B. H. : La Fonction publique est depuis de nombreuses années l’objet d’attaques très dures, encore plus vives depuis l’arrivée d’E. Macron au pouvoir. Comment la FSU analyse-t-elle cette volonté de destruction ? Vers quelles pistes de travail, d’organisation, de mobilisations se diriger pour remettre au cœur les services publics et la Fonction publique ?

B. T. : La Fonction publique est au croisement de deux détestations : celle des libéraux qui la voient comme un coût insupportable et celle de l’extrême droite qui identifie les fonctionnaires, à qui le statut garantit leur citoyenneté, leur carrière et leur indépendance, à des parasites. Le libéralisme rêve d’une fonction publique croupion, l’extrême droite d’une fonction publique d’allégeance.
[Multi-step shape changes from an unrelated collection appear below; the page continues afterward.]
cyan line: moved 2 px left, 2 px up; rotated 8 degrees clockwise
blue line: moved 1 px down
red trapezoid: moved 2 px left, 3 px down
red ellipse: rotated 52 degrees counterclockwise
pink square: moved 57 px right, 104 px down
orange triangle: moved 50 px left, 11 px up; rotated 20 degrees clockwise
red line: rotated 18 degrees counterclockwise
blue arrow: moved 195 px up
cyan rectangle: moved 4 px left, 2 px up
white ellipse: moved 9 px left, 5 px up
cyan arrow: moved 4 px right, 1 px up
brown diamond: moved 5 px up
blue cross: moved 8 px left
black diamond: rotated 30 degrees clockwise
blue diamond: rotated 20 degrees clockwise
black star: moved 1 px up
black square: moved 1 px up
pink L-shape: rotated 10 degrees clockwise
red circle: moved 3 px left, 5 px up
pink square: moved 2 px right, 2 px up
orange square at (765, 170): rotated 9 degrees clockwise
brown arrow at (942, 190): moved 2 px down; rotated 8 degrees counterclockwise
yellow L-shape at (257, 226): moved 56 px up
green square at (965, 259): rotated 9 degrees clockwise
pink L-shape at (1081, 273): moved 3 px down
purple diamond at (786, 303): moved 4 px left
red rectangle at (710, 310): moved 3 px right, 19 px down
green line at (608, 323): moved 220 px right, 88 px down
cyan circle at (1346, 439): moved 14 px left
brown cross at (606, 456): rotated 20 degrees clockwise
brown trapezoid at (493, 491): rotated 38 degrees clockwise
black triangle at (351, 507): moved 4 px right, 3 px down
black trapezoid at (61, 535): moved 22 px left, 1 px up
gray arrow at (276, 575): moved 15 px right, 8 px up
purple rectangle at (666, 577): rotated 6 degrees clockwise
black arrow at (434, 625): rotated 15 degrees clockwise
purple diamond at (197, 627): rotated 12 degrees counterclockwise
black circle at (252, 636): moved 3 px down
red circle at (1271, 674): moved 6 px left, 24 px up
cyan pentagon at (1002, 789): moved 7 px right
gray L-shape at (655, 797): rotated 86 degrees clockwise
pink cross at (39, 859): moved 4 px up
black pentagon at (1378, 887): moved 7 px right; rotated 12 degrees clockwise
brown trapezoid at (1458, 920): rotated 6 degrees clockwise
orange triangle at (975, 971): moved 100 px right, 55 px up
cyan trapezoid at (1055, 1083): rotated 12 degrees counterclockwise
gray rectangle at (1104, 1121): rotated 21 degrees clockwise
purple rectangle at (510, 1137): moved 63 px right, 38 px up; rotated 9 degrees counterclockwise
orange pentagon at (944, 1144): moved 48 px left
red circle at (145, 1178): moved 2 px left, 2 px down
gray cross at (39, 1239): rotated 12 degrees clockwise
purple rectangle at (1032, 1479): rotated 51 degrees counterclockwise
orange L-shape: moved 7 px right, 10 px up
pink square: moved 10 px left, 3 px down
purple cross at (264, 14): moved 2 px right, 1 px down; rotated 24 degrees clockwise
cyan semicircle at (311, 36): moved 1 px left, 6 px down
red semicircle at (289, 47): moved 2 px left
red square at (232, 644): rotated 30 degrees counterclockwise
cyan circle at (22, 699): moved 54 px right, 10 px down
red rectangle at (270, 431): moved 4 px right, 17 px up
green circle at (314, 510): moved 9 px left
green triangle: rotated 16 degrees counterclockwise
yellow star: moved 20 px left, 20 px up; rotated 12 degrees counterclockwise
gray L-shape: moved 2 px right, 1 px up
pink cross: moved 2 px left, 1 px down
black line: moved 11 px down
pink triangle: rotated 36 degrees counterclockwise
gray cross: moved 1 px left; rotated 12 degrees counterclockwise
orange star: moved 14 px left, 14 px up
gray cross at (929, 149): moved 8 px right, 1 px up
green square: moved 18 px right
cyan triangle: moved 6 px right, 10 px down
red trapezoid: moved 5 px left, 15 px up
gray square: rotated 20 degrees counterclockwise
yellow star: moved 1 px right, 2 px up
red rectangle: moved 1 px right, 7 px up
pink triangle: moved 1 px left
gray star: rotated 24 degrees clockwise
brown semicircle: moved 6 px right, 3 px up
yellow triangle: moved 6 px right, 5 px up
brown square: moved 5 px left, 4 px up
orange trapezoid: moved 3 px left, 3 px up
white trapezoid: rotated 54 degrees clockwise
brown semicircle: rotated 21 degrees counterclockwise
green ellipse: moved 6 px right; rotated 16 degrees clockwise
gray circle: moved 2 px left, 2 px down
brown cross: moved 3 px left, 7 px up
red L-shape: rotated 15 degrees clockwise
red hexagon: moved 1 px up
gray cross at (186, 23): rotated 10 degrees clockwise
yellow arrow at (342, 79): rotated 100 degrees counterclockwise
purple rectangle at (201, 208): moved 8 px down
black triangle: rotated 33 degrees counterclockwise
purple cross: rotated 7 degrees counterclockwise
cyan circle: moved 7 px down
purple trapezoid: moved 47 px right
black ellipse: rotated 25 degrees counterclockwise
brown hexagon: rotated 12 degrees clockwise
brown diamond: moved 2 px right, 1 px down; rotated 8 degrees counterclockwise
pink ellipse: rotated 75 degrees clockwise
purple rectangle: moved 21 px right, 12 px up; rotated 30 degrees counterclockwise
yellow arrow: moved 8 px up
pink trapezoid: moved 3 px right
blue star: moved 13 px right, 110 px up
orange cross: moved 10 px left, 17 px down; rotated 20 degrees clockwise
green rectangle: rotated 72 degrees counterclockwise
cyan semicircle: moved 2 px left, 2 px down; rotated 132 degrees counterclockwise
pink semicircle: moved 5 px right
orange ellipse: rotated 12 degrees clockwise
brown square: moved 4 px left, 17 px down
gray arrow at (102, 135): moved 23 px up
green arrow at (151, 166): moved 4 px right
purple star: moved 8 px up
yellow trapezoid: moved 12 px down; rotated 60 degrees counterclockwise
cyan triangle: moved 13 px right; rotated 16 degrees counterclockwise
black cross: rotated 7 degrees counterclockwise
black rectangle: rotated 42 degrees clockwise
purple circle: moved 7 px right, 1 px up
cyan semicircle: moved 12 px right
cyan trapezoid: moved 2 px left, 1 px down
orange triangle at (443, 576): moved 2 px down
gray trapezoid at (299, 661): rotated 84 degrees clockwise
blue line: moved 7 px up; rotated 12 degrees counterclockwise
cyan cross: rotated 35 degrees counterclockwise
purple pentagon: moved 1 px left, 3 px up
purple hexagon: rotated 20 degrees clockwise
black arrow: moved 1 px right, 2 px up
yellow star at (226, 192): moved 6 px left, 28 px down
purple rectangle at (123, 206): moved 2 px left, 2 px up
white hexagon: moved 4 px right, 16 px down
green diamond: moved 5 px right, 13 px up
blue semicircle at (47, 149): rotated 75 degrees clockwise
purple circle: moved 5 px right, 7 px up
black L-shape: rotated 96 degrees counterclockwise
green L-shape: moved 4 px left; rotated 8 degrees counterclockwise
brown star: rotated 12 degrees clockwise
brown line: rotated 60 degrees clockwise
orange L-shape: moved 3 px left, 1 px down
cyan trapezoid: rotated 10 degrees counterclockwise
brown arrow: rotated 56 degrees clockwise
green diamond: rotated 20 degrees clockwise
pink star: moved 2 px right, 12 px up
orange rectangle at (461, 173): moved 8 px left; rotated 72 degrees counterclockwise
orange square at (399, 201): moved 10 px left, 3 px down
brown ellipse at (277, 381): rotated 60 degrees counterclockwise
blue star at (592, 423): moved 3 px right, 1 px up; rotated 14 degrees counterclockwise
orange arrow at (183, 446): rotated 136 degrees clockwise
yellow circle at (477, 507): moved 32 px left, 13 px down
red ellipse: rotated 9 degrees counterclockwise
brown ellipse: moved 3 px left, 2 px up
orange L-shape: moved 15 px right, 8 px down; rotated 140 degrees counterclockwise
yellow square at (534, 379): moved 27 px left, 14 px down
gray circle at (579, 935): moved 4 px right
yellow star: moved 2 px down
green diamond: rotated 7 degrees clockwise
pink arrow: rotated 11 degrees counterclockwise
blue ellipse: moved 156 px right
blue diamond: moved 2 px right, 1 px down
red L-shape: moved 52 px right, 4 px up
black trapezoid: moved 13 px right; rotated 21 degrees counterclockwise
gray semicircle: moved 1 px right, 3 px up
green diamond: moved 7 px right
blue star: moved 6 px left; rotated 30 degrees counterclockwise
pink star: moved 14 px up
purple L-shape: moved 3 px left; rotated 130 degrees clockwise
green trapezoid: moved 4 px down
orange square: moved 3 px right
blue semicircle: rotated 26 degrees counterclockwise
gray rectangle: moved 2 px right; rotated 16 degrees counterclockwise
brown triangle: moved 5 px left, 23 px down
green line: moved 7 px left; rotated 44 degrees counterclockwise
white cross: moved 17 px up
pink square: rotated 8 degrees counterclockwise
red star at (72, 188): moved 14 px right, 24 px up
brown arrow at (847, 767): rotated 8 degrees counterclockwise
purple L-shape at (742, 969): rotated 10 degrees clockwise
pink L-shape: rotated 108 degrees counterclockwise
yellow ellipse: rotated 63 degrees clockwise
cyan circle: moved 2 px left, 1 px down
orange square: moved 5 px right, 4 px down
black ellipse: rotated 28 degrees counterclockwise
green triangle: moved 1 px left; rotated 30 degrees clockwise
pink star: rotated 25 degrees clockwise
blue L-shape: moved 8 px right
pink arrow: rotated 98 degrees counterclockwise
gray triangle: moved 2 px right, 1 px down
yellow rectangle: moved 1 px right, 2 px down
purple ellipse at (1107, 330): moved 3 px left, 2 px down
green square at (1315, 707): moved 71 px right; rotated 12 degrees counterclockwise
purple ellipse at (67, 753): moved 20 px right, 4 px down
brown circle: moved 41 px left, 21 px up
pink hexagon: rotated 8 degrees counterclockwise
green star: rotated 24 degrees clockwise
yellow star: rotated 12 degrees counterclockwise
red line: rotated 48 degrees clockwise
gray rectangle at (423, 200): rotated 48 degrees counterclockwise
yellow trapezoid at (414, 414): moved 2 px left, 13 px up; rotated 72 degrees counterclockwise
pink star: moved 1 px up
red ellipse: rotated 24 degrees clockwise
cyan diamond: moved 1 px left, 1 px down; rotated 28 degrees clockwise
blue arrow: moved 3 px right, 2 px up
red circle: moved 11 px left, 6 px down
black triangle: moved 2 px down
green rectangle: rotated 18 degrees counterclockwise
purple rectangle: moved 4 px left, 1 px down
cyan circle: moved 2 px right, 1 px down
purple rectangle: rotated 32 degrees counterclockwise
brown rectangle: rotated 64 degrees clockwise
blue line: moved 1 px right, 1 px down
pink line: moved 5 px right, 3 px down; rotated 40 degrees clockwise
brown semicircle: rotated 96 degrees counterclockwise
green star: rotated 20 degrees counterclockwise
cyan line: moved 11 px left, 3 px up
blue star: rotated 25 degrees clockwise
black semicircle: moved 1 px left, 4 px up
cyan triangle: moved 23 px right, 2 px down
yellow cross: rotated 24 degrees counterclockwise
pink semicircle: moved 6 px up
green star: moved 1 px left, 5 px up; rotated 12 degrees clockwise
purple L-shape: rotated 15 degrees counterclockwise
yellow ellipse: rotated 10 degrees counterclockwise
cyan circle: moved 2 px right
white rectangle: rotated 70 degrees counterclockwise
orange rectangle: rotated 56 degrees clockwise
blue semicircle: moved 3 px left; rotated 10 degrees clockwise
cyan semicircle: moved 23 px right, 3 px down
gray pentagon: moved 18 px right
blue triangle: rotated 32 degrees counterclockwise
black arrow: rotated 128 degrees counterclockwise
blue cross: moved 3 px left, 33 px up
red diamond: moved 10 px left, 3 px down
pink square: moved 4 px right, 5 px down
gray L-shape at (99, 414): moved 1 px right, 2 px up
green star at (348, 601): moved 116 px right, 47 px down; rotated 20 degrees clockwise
Nous avons donc un travail colossal à mener qui est de l’ordre du combat de civilisation. Montrer et démontrer que la fonction publique est au cœur du pacte social, que l’indépendance des fonctionnaires garantie par le statut est un bienfait pour l’agent pour un exercice serein de son métier, mais aussi pour l’usager qui a ainsi le droit de s’adresser à un fonctionnaire intègre, compétent, indépendant, dans le cadre d’une société qui prend soin de l’autre, qui éduque, protège, accompagne, répare. Il faut mobiliser les personnels mais aussi toute la population.

B. H. : Comment se dessine l’avenir de la FSU et de ses SN dans ce combat essentiel ?

B. T. : L’avenir est conditionné à notre capacité à obtenir des avancées sociales au bénéfice de tous et toutes, et je suis persuadé que c’est possible. Quand nous créons les conditions de l’unité et du rassemblement, alors nous obtenons des victoires syndicales. Certes, celles-ci sont souvent partielles, voir en particulier la « dénaturation » à défaut d’abandon, des mesures « choc des savoirs ». Même sur la réforme repoussant l’âge de la retraite à 64 ans, nous n’avons certes pas gagné, mais le simple fait qu’elle reste deux ans après un caillou dans les chaussures macronistes est à mettre à l’actif de nos luttes et maintient l’espoir d’obtenir satisfaction sur la revendication d’abrogation.

Nous devons avoir conscience que c’est notre syndicalisme qui est précisément attaqué dans la période. Car d’une part il a à cœur d’être au plus près des réalités concrètes des métiers et constitue donc un insupportable « renvoi au réel » pour qui veut nier la nécessité de meilleures conditions de travail, d’emploi, de rémunération. Ensuite parce que le fait de se confronter aux réalités du quotidien des collègues ne nous empêche pas, bien au contraire, d’agir en faveur d’un changement « radical » de société. Là encore nous constituons un contre-pouvoir et sommes donc spécifiquement visés pour cela. Un syndicalisme de métier, de lutte, de transformation sociale et à vocation majoritaire : vaste mais nécessaire programme ! Pour le mettre en œuvre, il nous faut tout à la fois développer la FSU et mettre en place des cadres qui nous permettent d’approfondir le travail en commun avec les syndicats qui partagent ce projet, le travail que nous menons avec la CGT produit déjà des effets très positifs, mais n’est pas exclusif de ce que nous pouvons faire avec d’autres : je crois beaucoup en tous cas, que nous devons et avons les capacités de créer en toutes circonstances les conditions d’une unité entraînante et dynamisante pour inverser le cours des choses car nous avons la force du nombre.